My own DS will have the opportunity that I didn't - to live at home and save to buy his own place so I won't have to worry about not having anything to leave to him.

5foot5 · 14/11/2023 22:00

RudsyFarmer · 14/11/2023 16:12

I never understood it as a policy. I remember my father absolutely furious that our neighbour bought his identical next door semi for about £4K when he had a £200k mortgage on ours.

But that implies that the house your parents bought was an ex council house so the people your parents bought from must have done RTB at some point. Hence your parents would not have been able to buy that particular house if it wasn't for RTB. Did they not realise when they bought it? And how could he justify being furious at the neighbours doing exactly what their own vendors had done?

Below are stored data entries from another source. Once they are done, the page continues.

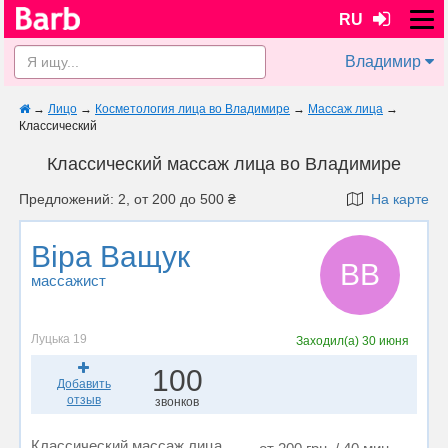
RU
Владимир
→
Лицо
→
Косметология лица во Владимире
→
Массаж лица
→
Классический
Классический массаж лица во Владимире
Предложений: 2, от 200 до 500 ₴
На карте
Віра Ващук
ВВ
массажист
Луцька 19
Заходил(а)
30 июня
100
Добавить
отзыв
звонков
Классический массаж лица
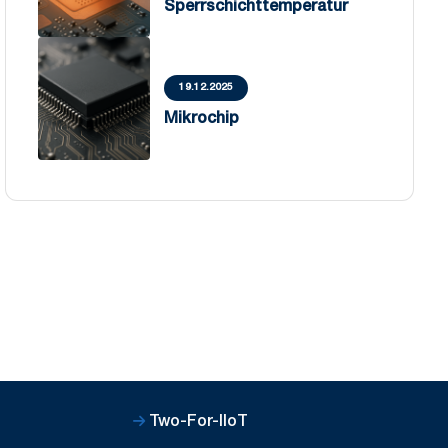
Sperrschichttemperatur
19.12.2025
Mikrochip
Two-For-IIoT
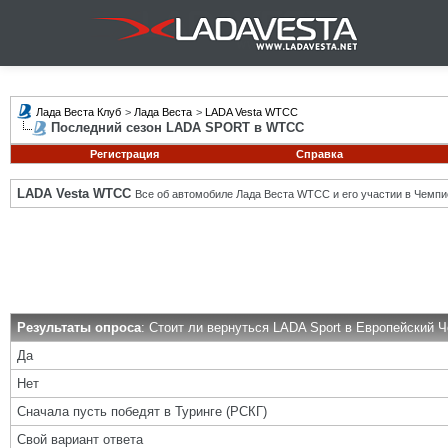
Лада Веста Клуб
>
Лада Веста
>
LADA Vesta WTCC
Последний сезон LADA SPORT в WTCC
Регистрация
Справка
LADA Vesta WTCC
Все об автомобиле Лада Веста WTCC и его участии в Чемпи
Результаты опроса
: Стоит ли вернуться LADA Sport в Европейский 
Да
Нет
Сначала пусть победят в Туринге (РСКГ)
Свой вариант ответа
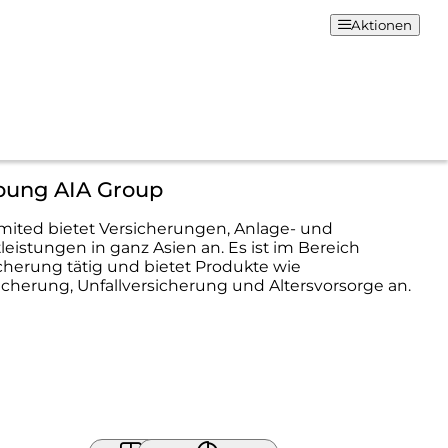
Aktionen
bung AIA Group
mited bietet Versicherungen, Anlage- und
leistungen in ganz Asien an. Es ist im Bereich
herung tätig und bietet Produkte wie
cherung, Unfallversicherung und Altersvorsorge an.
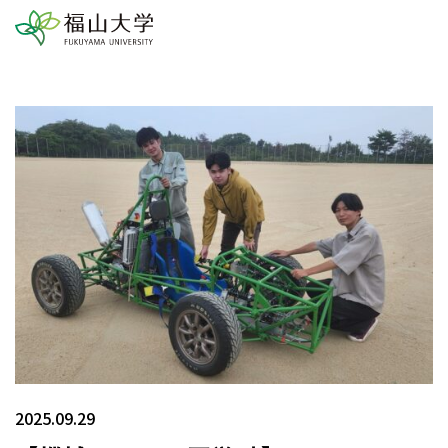
2025.09.29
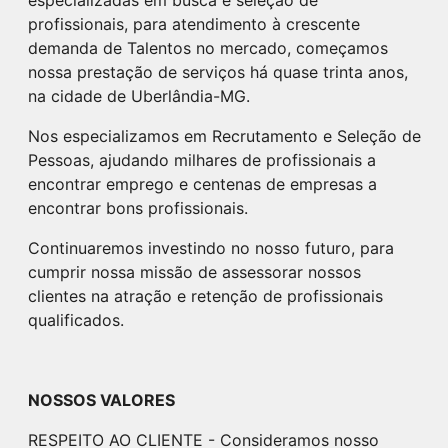
profissionais, para atendimento à crescente
demanda de Talentos no mercado, começamos
nossa prestação de serviços há quase trinta anos,
na cidade de Uberlândia-MG.
Nos especializamos em Recrutamento e Seleção de
Pessoas, ajudando milhares de profissionais a
encontrar emprego e centenas de empresas a
encontrar bons profissionais.
Continuaremos investindo no nosso futuro, para
cumprir nossa missão de assessorar nossos
clientes na atração e retenção de profissionais
qualificados.
NOSSOS VALORES
RESPEITO AO CLIENTE - Consideramos nosso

RudsyFarmer · 14/11/2023 22:02

5foot5 · 14/11/2023 22:00

But that implies that the house your parents bought was an ex council house so the people your parents bought from must have done RTB at some point. Hence your parents would not have been able to buy that particular house if it wasn't for RTB. Did they not realise when they bought it? And how could he justify being furious at the neighbours doing exactly what their own vendors had done?

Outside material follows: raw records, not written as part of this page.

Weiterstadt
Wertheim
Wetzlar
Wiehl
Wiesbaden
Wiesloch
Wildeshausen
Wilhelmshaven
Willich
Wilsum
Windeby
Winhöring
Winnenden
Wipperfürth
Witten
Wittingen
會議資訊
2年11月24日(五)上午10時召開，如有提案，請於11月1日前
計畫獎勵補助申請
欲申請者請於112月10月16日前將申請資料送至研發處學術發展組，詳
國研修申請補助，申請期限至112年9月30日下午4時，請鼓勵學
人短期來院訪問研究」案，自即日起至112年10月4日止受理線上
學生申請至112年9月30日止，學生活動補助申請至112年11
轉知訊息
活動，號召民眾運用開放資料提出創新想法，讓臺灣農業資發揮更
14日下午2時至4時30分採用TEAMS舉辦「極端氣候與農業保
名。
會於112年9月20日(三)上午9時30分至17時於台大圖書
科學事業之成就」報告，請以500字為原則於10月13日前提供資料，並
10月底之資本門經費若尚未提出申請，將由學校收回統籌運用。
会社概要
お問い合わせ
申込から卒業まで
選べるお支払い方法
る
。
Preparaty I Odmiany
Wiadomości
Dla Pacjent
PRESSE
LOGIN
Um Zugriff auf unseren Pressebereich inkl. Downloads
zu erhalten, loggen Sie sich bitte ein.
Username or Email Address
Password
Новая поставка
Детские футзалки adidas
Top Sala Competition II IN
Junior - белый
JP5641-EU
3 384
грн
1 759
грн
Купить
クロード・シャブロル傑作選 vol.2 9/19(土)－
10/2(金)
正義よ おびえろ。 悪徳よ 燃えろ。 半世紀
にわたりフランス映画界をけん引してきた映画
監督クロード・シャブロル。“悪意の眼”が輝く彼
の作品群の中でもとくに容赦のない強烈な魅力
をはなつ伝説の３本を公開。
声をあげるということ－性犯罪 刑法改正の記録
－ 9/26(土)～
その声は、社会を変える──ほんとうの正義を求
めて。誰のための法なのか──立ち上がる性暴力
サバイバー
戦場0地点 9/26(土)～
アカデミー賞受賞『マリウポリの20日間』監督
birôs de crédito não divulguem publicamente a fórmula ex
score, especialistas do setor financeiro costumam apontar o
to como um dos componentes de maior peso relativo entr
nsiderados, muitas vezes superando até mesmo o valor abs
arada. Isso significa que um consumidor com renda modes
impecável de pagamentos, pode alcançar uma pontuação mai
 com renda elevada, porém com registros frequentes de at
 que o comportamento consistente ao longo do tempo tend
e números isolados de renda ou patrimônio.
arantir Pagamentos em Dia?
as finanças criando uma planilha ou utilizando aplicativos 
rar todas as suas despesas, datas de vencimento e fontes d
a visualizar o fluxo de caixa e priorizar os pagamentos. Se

It was an ex council house but interestingly the time lines don’t add up from memory. I need to go check if there was phases of it as we had lived there quite a while before the neighbour had the right to buy.

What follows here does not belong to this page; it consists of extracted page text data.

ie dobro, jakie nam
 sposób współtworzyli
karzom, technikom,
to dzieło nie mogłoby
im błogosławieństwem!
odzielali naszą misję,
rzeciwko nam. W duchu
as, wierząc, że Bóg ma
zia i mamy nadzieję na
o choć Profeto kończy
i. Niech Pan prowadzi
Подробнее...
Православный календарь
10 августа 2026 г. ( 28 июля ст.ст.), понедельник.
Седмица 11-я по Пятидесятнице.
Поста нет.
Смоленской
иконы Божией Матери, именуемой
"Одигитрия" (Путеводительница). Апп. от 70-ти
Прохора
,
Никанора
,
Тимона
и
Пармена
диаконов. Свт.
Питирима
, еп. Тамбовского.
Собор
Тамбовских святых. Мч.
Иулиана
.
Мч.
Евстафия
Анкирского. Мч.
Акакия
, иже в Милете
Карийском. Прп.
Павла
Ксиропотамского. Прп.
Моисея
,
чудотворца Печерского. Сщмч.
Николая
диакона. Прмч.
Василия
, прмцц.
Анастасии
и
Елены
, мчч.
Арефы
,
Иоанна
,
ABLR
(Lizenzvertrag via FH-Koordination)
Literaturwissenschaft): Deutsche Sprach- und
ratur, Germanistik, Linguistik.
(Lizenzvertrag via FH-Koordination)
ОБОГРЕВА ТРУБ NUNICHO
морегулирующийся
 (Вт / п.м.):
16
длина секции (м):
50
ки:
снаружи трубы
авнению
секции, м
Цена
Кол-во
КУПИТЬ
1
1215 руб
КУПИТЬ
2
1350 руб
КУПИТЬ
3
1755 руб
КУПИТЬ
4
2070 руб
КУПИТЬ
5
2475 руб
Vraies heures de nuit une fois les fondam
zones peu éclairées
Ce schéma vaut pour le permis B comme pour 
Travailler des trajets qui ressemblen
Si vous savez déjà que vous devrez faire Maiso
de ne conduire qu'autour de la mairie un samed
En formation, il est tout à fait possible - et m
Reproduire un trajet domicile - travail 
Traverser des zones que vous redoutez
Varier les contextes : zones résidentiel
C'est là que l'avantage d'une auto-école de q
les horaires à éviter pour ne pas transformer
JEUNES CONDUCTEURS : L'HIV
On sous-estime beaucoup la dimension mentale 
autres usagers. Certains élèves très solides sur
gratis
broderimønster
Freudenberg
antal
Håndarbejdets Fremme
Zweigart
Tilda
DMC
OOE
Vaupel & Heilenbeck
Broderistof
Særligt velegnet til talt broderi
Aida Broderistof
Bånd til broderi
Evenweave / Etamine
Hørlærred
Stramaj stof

Soontobe60 · 14/11/2023 22:05

Winterday1991 · 14/11/2023 16:04

But it doesn't seem fair on a societal level. It's unequal playing field

Actually, the unequal playing field is the differences in income. Some receive minimum wage incomes (if they are employed) whilst others receive 6 figure salaries. Everything else that stems from income differentials is ‘unequal’

Notaflippinclue · 14/11/2023 22:10

It did get some families on the housing ladder and made them very happy - have you ever walked through a council estate and played spot the privately owned houses - there is 2 sides to it

caringcarer · 14/11/2023 22:18

Social houses should not be sold as it depletes the social housing stock.

5foot5 · 14/11/2023 22:20

RudsyFarmer · 14/11/2023 22:02

It was an ex council house but interestingly the time lines don’t add up from memory. I need to go check if there was phases of it as we had lived there quite a while before the neighbour had the right to buy.

That might be the case.

I was born and brought up in a council house. My parents would have loved to own it because my Dad, who was in the building trade, could see all sorts of improvements he would have liked to make if it was his.

I am pretty sure there had been a period of time, well before Thatcher government, when there had been a version of RTB. My parents couldn't afford it then and subsequently the policy was changed and that RTB withdrawn.

So yes I suppose your parents house may have been bought from council way before Thatcher. Doesn't really change the illogicality of your DFs fury at neighbours exercising RTB when they wouldn't have the house they were in without a similar, earlier policy!